For the fine-tuned model, use y_pred_tuned

In [None]:
misclassified_idx_tuned = np.where(y_pred_tuned != y_test)[0]
plt.figure(figsize=(15, 4))
for i, idx in enumerate(misclassified_idx_tuned[:num_to_show]):
    plt.subplot(2, 5, i+1)
    plt.imshow(x_test[idx], cmap='gray')
    plt.title(f"True: {y_test[idx]}, Pred: {y_pred_tuned[idx]}", color='red')
    plt.axis('off')
plt.suptitle('Misclassified Examples - Fine-Tuned Model')
plt.tight_layout(rect=[0, 0, 1, 0.92])
plt.show()

## 5. Summary and Conclusion

In this project, we developed and fine-tuned a fully connected neural network for classifying handwritten digits from the MNIST dataset using Keras and TensorFlow.
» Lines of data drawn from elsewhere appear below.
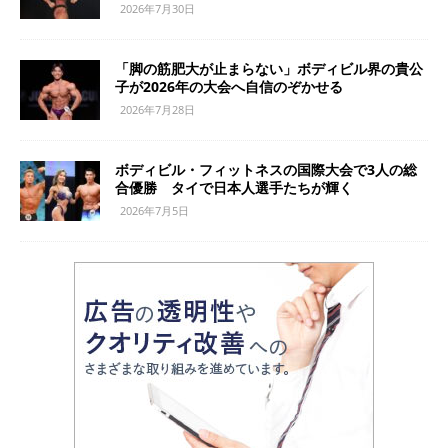
2026年7月30日
「脚の筋肥大が止まらない」ボディビル界の貴公
子が2026年の大会へ自信のぞかせる
2026年7月28日
ボディビル・フィットネスの国際大会で3人の総
合優勝 タイで日本人選手たちが輝く
2026年7月5日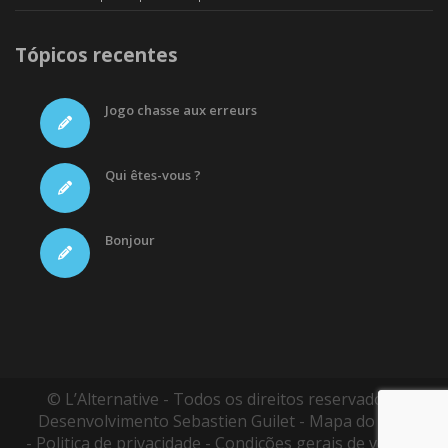
Tópicos recentes
Jogo chasse aux erreurs
Qui êtes-vous ?
Bonjour
© L’Alternative - Todos os direitos reservados -
Desenvolvimento
Sebastien Guilet
-
Mapa do site
-
Politica de privacidade
-
Condições gerais de vendas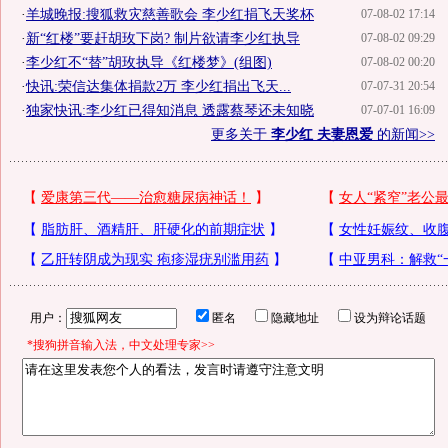
·
羊城晚报:搜狐救灾慈善歌会 李少红捐飞天奖杯
07-08-02 17:14
·
新“红楼”要赶胡玫下岗? 制片欲请李少红执导
07-08-02 09:29
·
李少红不“替”胡玫执导《红楼梦》(组图)
07-08-02 00:20
·
快讯:荣信达集体捐款2万 李少红捐出飞天...
07-07-31 20:54
·
独家快讯:李少红已得知消息 透露蔡琴还未知晓
07-07-01 16:09
更多关于
李少红 夫妻恩爱
的新闻>>
用户：
匿名
隐藏地址
设为辩论话题
*搜狗拼音输入法，中文处理专家>>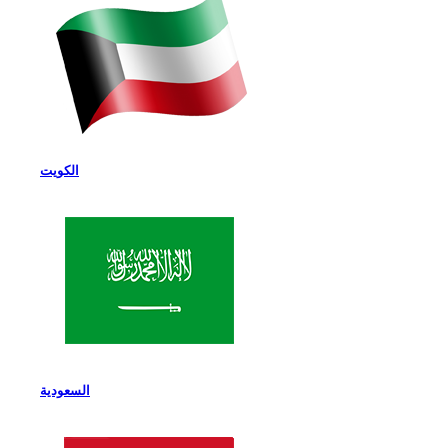
الكويت
السعودية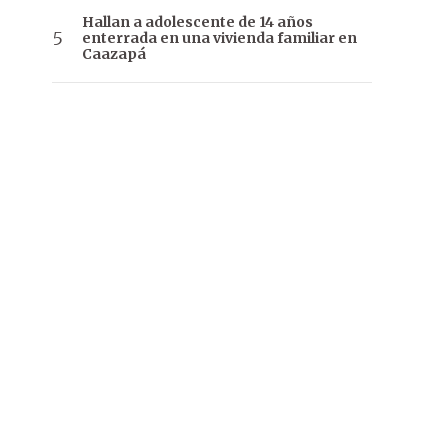
Hallan a adolescente de 14 años
enterrada en una vivienda familiar en
Caazapá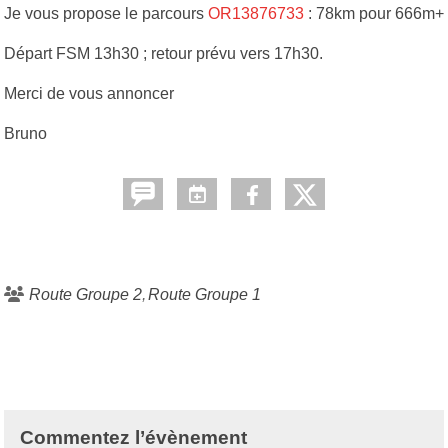
Je vous propose le parcours
OR13876733
: 78km pour 666m+
Départ FSM 13h30 ; retour prévu vers 17h30.
Merci de vous annoncer
Bruno
Route Groupe 2
Route Groupe 1
Commentez l’évènement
We implemented a systematic approach to model development, training, and optimization.

**Key Accomplishments:**

1. Data Preparation

    - Successfully preprocessed the MNIST dataset
    - Implemented proper data normalization
    - Created appropriate training, validation, and test splits
    - Visualized sample data for better understanding

2. Initial Model Development

    - Implemented a multi-layer perceptron architecture
    - Incorporated regularization techniques (L2 and dropout)
    - Achieved baseline performance for comparison

3. Hyperparameter Optimization

    - Implemented systematic hyperparameter tuning using Keras Tuner
    - Explored various model configurations including:
    - Different network architectures (32-512 units per layer)
    - Various dropout rates (0.1-0.5)
    - Different optimizers (adam, sgd, rmsprop)
    - Different L2 regularization values

4. Performance Analysis

    - Conducted thorough comparison between original and tuned models
    - Visualized training and validation metrics
    - Analyzed prediction accuracy on test samples

**Potential Areas for Improvement:**

1. Model Architecture

    - Experiment with different network architectures
    - Consider implementing Convolutional Neural Networks (CNNs)
    - Try different activation functions

2. Training Strategy

    - Implement learning rate scheduling
    - Explore different optimization algorithms
    - Try different batch sizes and training durations

3. Data Enhancement

    - Implement data augmentation techniques
    - Explore different preprocessing methods
    - Consider using additional datasets

4. Regularization

    - Test different dropout patterns
    - Experiment with other regularization techniques
    - Implement early stopping strategies

This project provides a solid foundation for understanding and implementing deep learning workflows for image classification. By systematically exploring the areas for improvement, you can further enhance the model's performance and gain deeper insights into deep learning practices.